Railway and Cloudflare solve different parts of the stack, and many applications benefit from using both. Railway provides long-lived containers, persistent storage, and stateful compute. Cloudflare provides global ingress, caching, DNS, and programmable logic at the edge. When paired, you get stable regional backends with reliable global reach.

A common pattern is to run the core of your application on Railway while putting Cloudflare in front as the global entry point. Railway handles APIs, background workers, databases, and any workload that needs sustained compute or state. Cloudflare handles everything that needs to run close to users: DNS, CDN, edge routing, caching, simple request logic, security filtering, and path rewriting.

Workers are a good fit for lightweight pre-processing. They can validate requests, apply rate limits, add or remove headers, handle redirects, filter traffic, or respond from cache. When the logic becomes heavy, involves state, or requires sustained CPU or memory, the request is forwarded to a Railway service where the application has full control of runtime and storage.

If Workers need to talk directly to a Railway-hosted database, Hyperdrive can help reduce cross-region latency. Hyperdrive is not a database, but a routing layer that accelerates connections from the edge to your existing Postgres instance. This keeps your database on Railway while giving Workers faster access for read-heavy or latency-sensitive paths.

This split keeps each platform focused on its strengths. Cloudflare handles global entry points. Railway handles the application logic.

A straightforward arrangement looks like this:

  • Static assets hosted on Cloudflare
  • The main backend running on Railway
  • Workers acting as an edge layer for routing or validation
  • AI, ML inference, or batch compute running inside Railway containers
  • Event ingestion through Cloudflare Queues, processed by a Railway worker service

This pairing keeps global traffic fast and resilient while keeping your backend simple and stateful. Cloudflare gives you worldwide reach and protection. Railway gives you predictable compute, persistent storage, and the freedom to design your application without the constraints of a serverless execution environment.

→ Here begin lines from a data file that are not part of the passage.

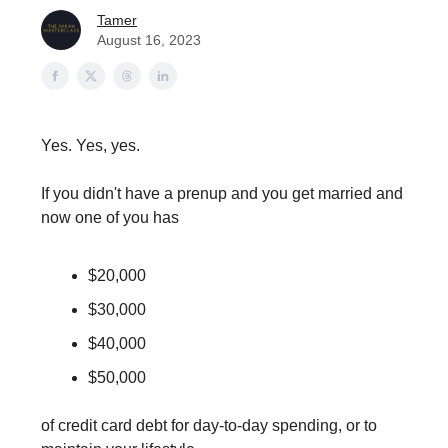
Tamer
August 16, 2023
Yes. Yes, yes.
If you didn't have a prenup and you get married and
now one of you has
$20,000
$30,000
$40,000
$50,000
of credit card debt for day-to-day spending, or to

Serverless platforms and long-running servers represent two fundamentally distinct ways to run applications. Serverless removes infrastructure from the developer’s view and reduces operational responsibility, but the model imposes limits on execution time, memory, state management, and connection lifetime. For workloads that follow a request–response pattern, or for logic that benefits from being close to users, serverless is an efficient option. Once an application requires continuous processing, stable in-memory state, or heavier compute, the model becomes restrictive.

Long-running servers provide a stable process that stays alive, holds state, and supports any runtime or protocol that fits inside a container. This makes them suitable for backends, schedulers, real-time systems, AI inference, data processing, and anything that depends on predictable performance. The cost has traditionally been operational overhead and the need to make capacity decisions early.

Railway removes much of that overhead. It provides the flexibility of long-running compute while preserving a managed, usage-based experience. You deploy your application, and Railway handles building, running, scaling, routing, and providing observability. You retain the ability to run stateful services, background workers, persistent storage, and custom protocols, while paying only for the resources your application actually uses.

The right choice ultimately depends on your application’s needs. If the workloads fit within the constraints of serverless, platforms like Cloudflare Workers and Vercel work well. When the workloads require durable state, long-running computation, or tight control over the execution environment, long-running servers become the natural choice.

Railway provides a practical middle path that avoids the constraints of serverless without reintroducing the operational burden that usually comes with servers. It supports the architecture your application requires rather than imposing an architecture your application must work around. You can also combine Railway with a platform like Cloudflare to get the best of both worlds.